DeltaMergeInto Logical Command¶
DeltaMergeInto
is a logical Command
(Spark SQL).
Creating Instance¶
DeltaMergeInto
takes the following to be created:
- Target Table (Spark SQL)
- Source Table or Subquery (Spark SQL)
- Condition Expression
- DeltaMergeIntoMatchedClauses
- DeltaMergeIntoNotMatchedClauses
- DeltaMergeIntoNotMatchedBySourceClauses
- migrateSchema flag
- Final schema (
StructType
)
When created, DeltaMergeInto
verifies the actions in the matchedClauses and notMatchedClauses clauses.
DeltaMergeInto
is created (using apply and resolveReferences utilities) when:
DeltaMergeBuilder
is requested to execute- DeltaAnalysis logical resolution rule is executed
Logical Resolution¶
DeltaMergeInto
is resolved to MergeIntoCommand by PreprocessTableMerge logical resolution rule.
migrateSchema Flag¶
DeltaMergeInto
is given migrateSchema
flag when created:
- apply uses
false
always - resolveReferences is
true
only with the spark.databricks.delta.schema.autoMerge.enabled configuration property enabled and*
s only (in matched and not-matched clauses)
migrateSchema
is used when:
- PreprocessTableMerge logical resolution rule is executed
SupportsSubquery¶
DeltaMergeInto
is a SupportsSubquery
(Spark SQL)
Creating DeltaMergeInto¶
apply(
target: LogicalPlan,
source: LogicalPlan,
condition: Expression,
whenClauses: Seq[DeltaMergeIntoClause]): DeltaMergeInto
apply
...FIXME
apply
is used when:
DeltaMergeBuilder
is requested to execute (when mergePlan)- DeltaAnalysis logical resolution rule is executed (and resolves
MergeIntoTable
logical command)
AnalysisExceptions¶
apply
throws an AnalysisException
for the whenClauses
empty:
There must be at least one WHEN clause in a MERGE statement
apply
throws an AnalysisException
if there is a matched clause with no condition (except the last matched clause):
When there are more than one MATCHED clauses in a MERGE statement,
only the last MATCHED clause can omit the condition.
apply
throws an AnalysisException
if there is an insert clause with no condition (except the last matched clause):
When there are more than one NOT MATCHED clauses in a MERGE statement,
only the last NOT MATCHED clause can omit the condition.

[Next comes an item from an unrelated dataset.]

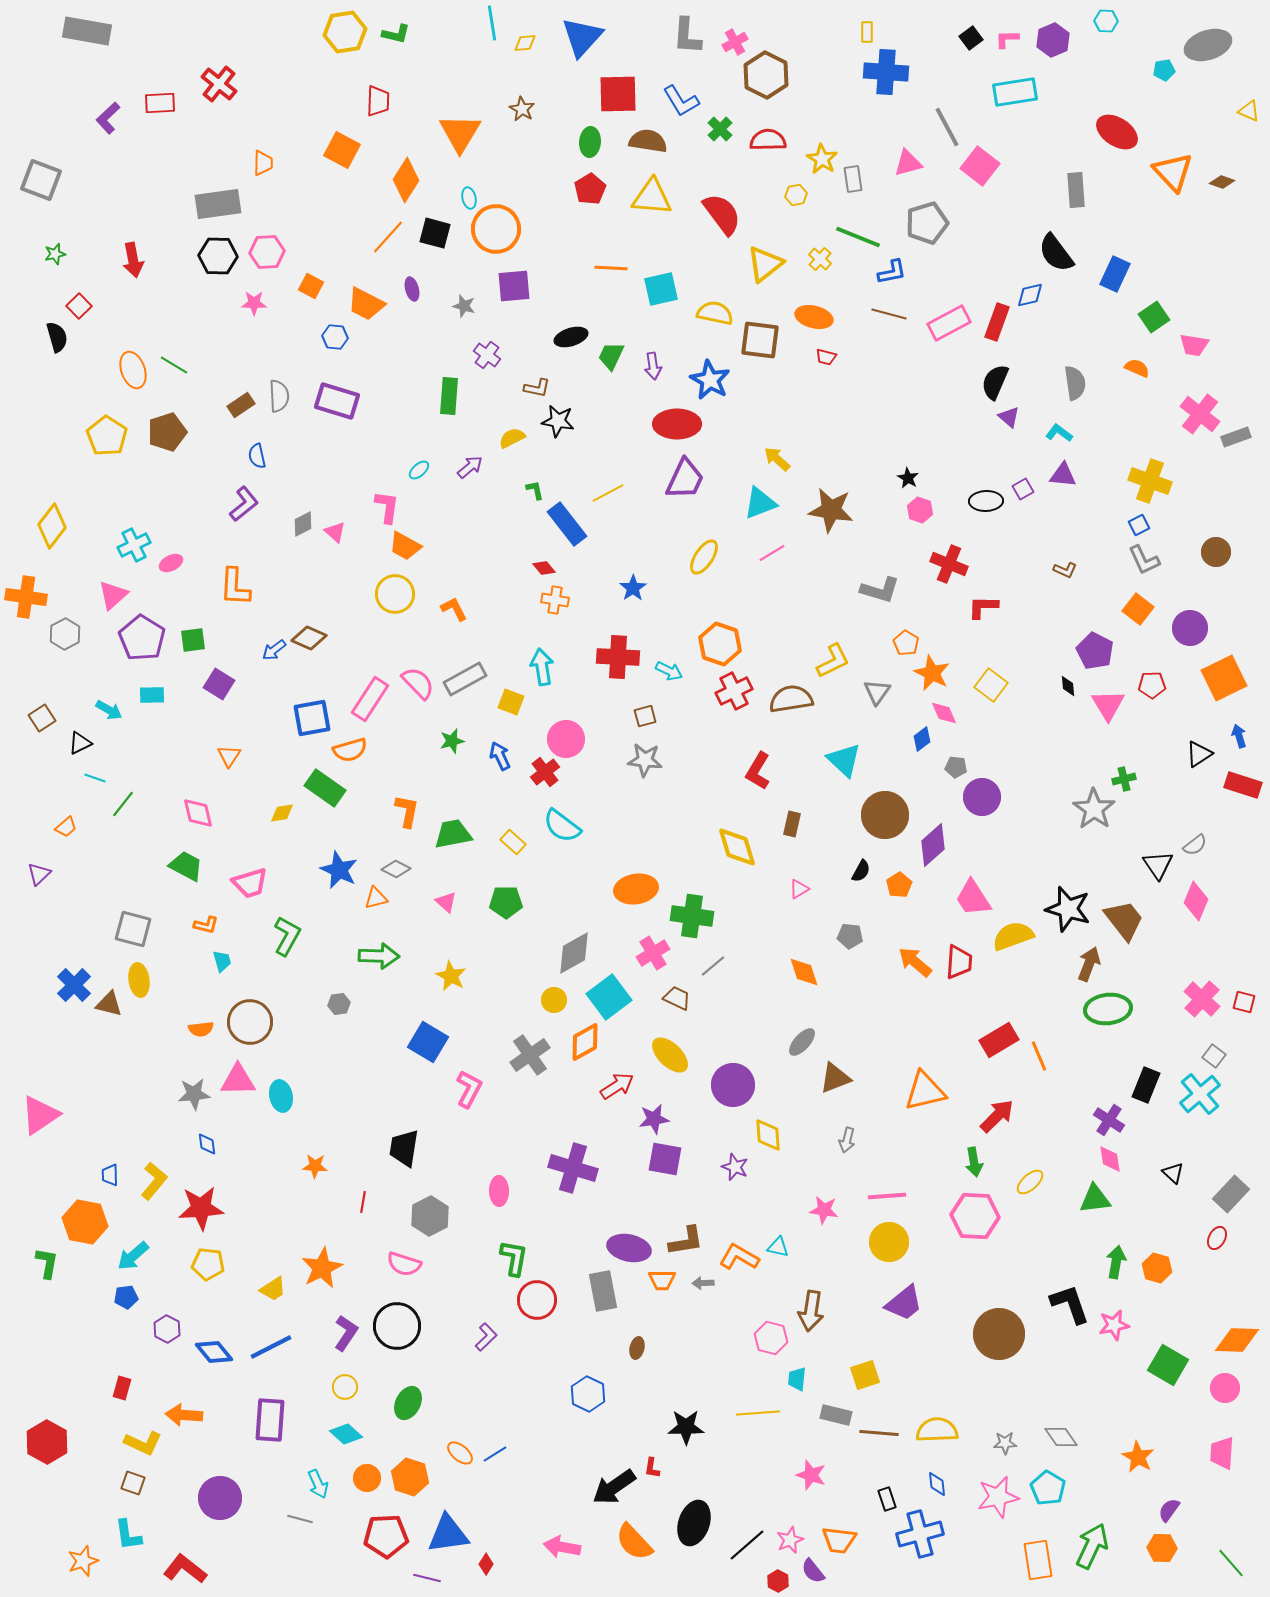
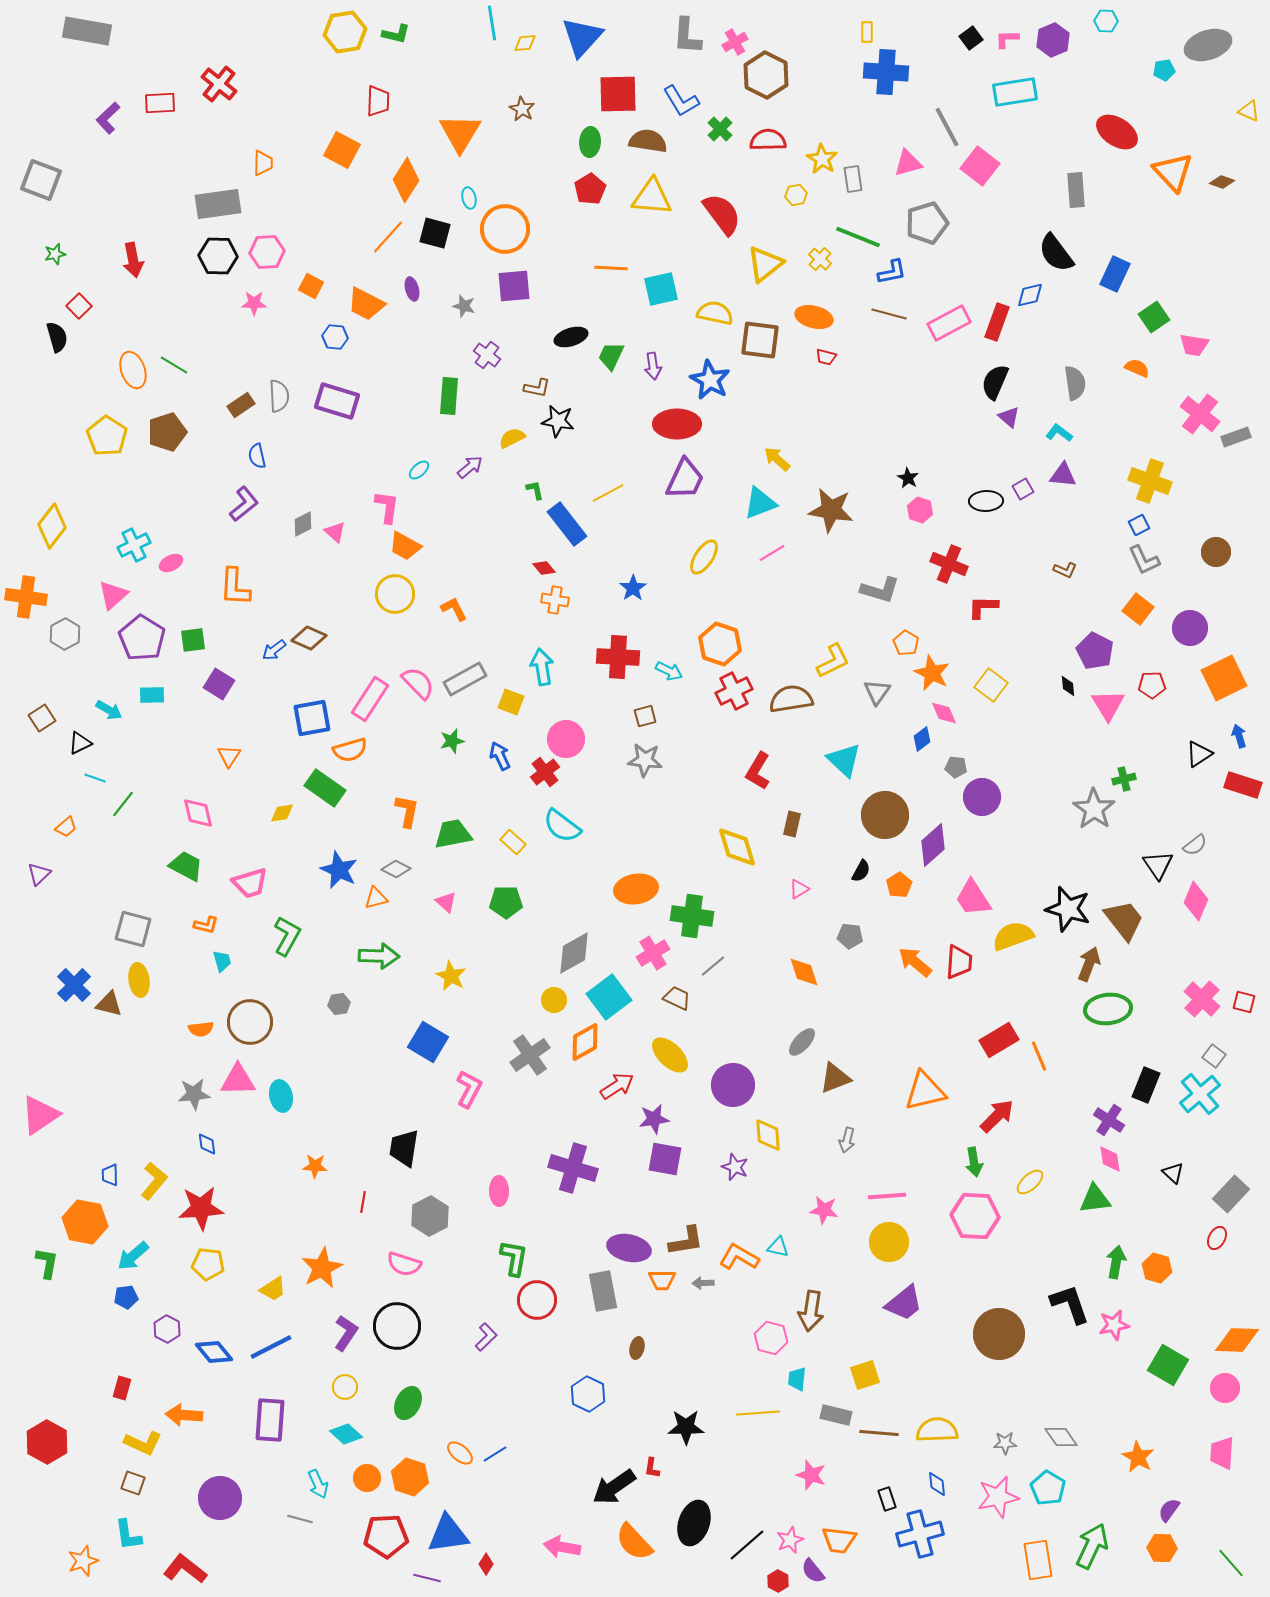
orange circle at (496, 229): moved 9 px right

Resolving Merge (incl. Schema Evolution)¶
resolveReferencesAndSchema(
merge: DeltaMergeInto,
conf: SQLConf)(
resolveExpr: (Expression, LogicalPlan) => Expression): DeltaMergeInto
resolveReferencesAndSchema
creates a new DeltaMergeInto
with the following changes (compared to the given DeltaMergeInto
):
- The condition, matched, notMatched and notMatchedBySource clauses resolved
- The migrateSchema flag reflects schema.autoMerge.enabled
- The final schema assigned
resolveReferencesAndSchema
destructures the given DeltaMergeInto (skipping the migrateSchema and finalSchema parts).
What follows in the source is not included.